In its communication to the bourse, ACPL stated, “We hereby notify you that we have received a letter from Pharaon Investment Group Limited (Holding) S.A.L, Lebanon, the parent company of Attock Cement Pakistan Limited, advising us about their intention to re-evaluate their long-term strategic options, including a potential sale, in relation to their investment in the cement business in Pakistan.” A copy of the letter was also shared with the PSX.
The letter from Pharaon Investment Group outlined that no formal decision has been taken yet. “We will be carefully considering various options including a potential sale with due consideration to appropriate pricing, timelines, and broader market conditions before taking a final decision,” it stated.
The group has appointed Standard Chartered Bank as its international financial advisor to assist in this strategic evaluation. The company assured that stakeholders will be informed of any significant developments during the process.
Following the announcement, ACPL’s share price surged to Rs259.27, hitting its upper lock with an increase of Rs23.57 or 10% on the PSX.
Attock Cement Pakistan Limited, a subsidiary of the Lebanon-based Pharaon Investment Group, was incorporated on October 14, 1981, and is primarily engaged in the manufacturing and sale of cement.

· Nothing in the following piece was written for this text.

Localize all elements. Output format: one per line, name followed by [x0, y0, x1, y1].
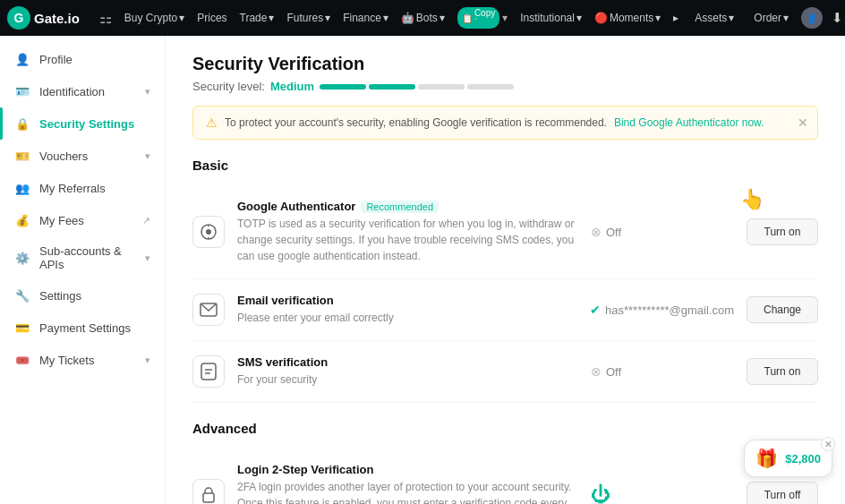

Known for its Falcon Cement brand, the company operates a manufacturing plant in Hub, Balochistan, and has a production capacity of 3 million tons annually. It exports clinker and cement to markets including the UAE, Africa, Iraq, and Sri Lanka.

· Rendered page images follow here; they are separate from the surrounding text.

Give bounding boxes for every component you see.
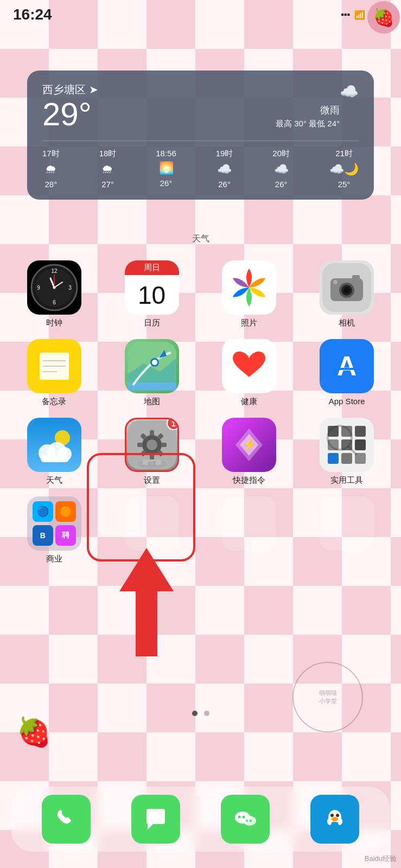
svg-point-77 [336, 814, 339, 817]
signal-icon: ▪▪▪ [341, 10, 350, 20]
photos-label: 照片 [241, 318, 257, 328]
calendar-label: 日历 [144, 318, 160, 328]
weather-temp-row: 29° 微雨 最高 30° 最低 24° [42, 98, 340, 131]
weather-temp: 29° [42, 98, 92, 131]
weather-location: 西乡塘区 ➤ ☁️ [42, 82, 359, 97]
svg-rect-62 [328, 453, 339, 464]
app-cell-camera[interactable]: 相机 [298, 255, 396, 334]
forecast-item-3: 19时 ☁️ 26° [216, 149, 233, 189]
weather-desc-col: 微雨 最高 30° 最低 24° [276, 98, 340, 129]
red-arrow [98, 542, 195, 662]
app-cell-empty-2 [201, 491, 298, 570]
forecast-item-2: 18:56 🌅 26° [156, 149, 176, 189]
svg-point-17 [333, 280, 338, 284]
svg-point-9 [53, 286, 55, 289]
weather-app-icon [27, 418, 81, 472]
status-bar: 16:24 ▪▪▪ 📶 66 [0, 0, 401, 29]
weather-label: 天气 [0, 233, 401, 245]
app-grid: 12 3 6 9 时钟 周日 10 日历 [0, 255, 401, 570]
weather-widget[interactable]: 西乡塘区 ➤ ☁️ 29° 微雨 最高 30° 最低 24° 17时 🌧 28°… [27, 71, 374, 200]
svg-point-39 [147, 439, 157, 450]
app-cell-calendar[interactable]: 周日 10 日历 [103, 255, 201, 334]
photos-icon [222, 260, 276, 315]
svg-point-25 [152, 360, 157, 365]
camera-label: 相机 [339, 318, 355, 328]
appstore-label: App Store [329, 397, 365, 406]
calendar-icon: 周日 10 [125, 260, 179, 315]
utilities-label: 实用工具 [330, 475, 363, 486]
svg-point-73 [250, 820, 252, 822]
clock-icon: 12 3 6 9 [27, 260, 81, 315]
svg-rect-42 [161, 443, 167, 447]
shortcuts-icon: ⚡ [222, 418, 276, 472]
svg-point-71 [242, 816, 245, 819]
svg-rect-40 [150, 430, 154, 436]
svg-point-15 [343, 287, 350, 293]
utilities-icon [320, 418, 374, 472]
svg-text:6: 6 [53, 299, 56, 305]
dock-messages[interactable] [131, 795, 180, 844]
page-dot-active [192, 711, 198, 716]
svg-marker-67 [119, 548, 174, 656]
shortcuts-label: 快捷指令 [233, 475, 265, 486]
business-folder-icon: 🔵 🟠 B 聘 [27, 496, 81, 551]
svg-rect-46 [137, 443, 143, 447]
svg-rect-36 [41, 456, 69, 462]
app-cell-appstore[interactable]: A App Store [298, 334, 396, 412]
svg-rect-61 [355, 439, 366, 450]
app-cell-clock[interactable]: 12 3 6 9 时钟 [5, 255, 103, 334]
svg-text:3: 3 [68, 285, 72, 291]
health-icon [222, 339, 276, 393]
dock-wechat[interactable] [221, 795, 270, 844]
app-cell-shortcuts[interactable]: ⚡ 快捷指令 [201, 412, 298, 491]
health-label: 健康 [241, 397, 257, 407]
maps-label: 地图 [144, 397, 160, 407]
app-cell-notes[interactable]: 备忘录 [5, 334, 103, 412]
app-cell-empty-3 [298, 491, 396, 570]
dock-qq[interactable] [310, 795, 359, 844]
watermark-circle: 萌萌哒小学堂 [292, 662, 363, 732]
svg-point-72 [246, 820, 248, 822]
status-time: 16:24 [13, 6, 52, 23]
app-cell-utilities[interactable]: 实用工具 [298, 412, 396, 491]
dock [11, 787, 390, 852]
svg-point-76 [330, 814, 334, 817]
wifi-icon: 📶 [354, 10, 365, 20]
svg-point-70 [238, 816, 240, 819]
clock-label: 时钟 [46, 318, 62, 328]
forecast-item-4: 20时 ☁️ 26° [272, 149, 290, 189]
avatar-topright: 🍓 [367, 1, 400, 34]
app-cell-health[interactable]: 健康 [201, 334, 298, 412]
baidu-watermark: Baidu经验 [365, 854, 397, 864]
dock-phone[interactable] [42, 795, 91, 844]
svg-text:⚡: ⚡ [242, 437, 257, 452]
svg-rect-16 [352, 275, 360, 280]
appstore-icon: A [320, 339, 374, 393]
forecast-item-1: 18时 🌧 27° [99, 149, 117, 189]
svg-rect-58 [355, 426, 366, 437]
svg-rect-63 [341, 453, 352, 464]
svg-point-78 [332, 817, 338, 821]
weather-forecast: 17时 🌧 28° 18时 🌧 27° 18:56 🌅 26° 19时 ☁️ 2… [42, 141, 359, 189]
app-cell-maps[interactable]: 地图 [103, 334, 201, 412]
forecast-item-5: 21时 ☁️🌙 25° [329, 149, 359, 189]
maps-icon [125, 339, 179, 393]
notes-icon [27, 339, 81, 393]
notes-label: 备忘录 [42, 397, 66, 407]
forecast-item-0: 17时 🌧 28° [42, 149, 60, 189]
business-label: 商业 [46, 554, 62, 564]
strawberry-icon-bottom: 🍓 [16, 716, 52, 749]
svg-text:A: A [337, 351, 357, 381]
page-dot-inactive [204, 711, 209, 716]
app-cell-photos[interactable]: 照片 [201, 255, 298, 334]
svg-text:9: 9 [37, 285, 40, 291]
svg-text:12: 12 [51, 268, 58, 274]
weather-app-label: 天气 [46, 475, 62, 486]
camera-icon [320, 260, 374, 315]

Despite its strong market presence, ACPL has recently faced challenges. The company expects a 10% decline in cement dispatches for the financial year 2025. During the first quarter ending September 30, 2024, local dispatches fell by 20% year-on-year to 7.91 million tons, while exports grew by 22% to 2.14 million tons. Turnover and profit also declined during this period, highlighting the impact of reduced demand, particularly in southern Pakistan.
To mitigate rising costs, ACPL is investing $4.5 million in a 4.8MW wind power project set to become operational in January 2025. Additionally, the company plans to increase its use of alternative fuels to lower production costs further.
Previously, ACPL divested its Iraqi grinding unit in May 2023, selling its 60% stake in the operation to local interests. The Iraqi unit had a capacity of 0.9 million tons annually.
The strategic review by Pharaon Investment Group comes amidst a shifting landscape for Pakistan’s cement industry. Any decision regarding the potential sale could have significant implications for the sector, given ACPL’s established market footprint and export capabilities.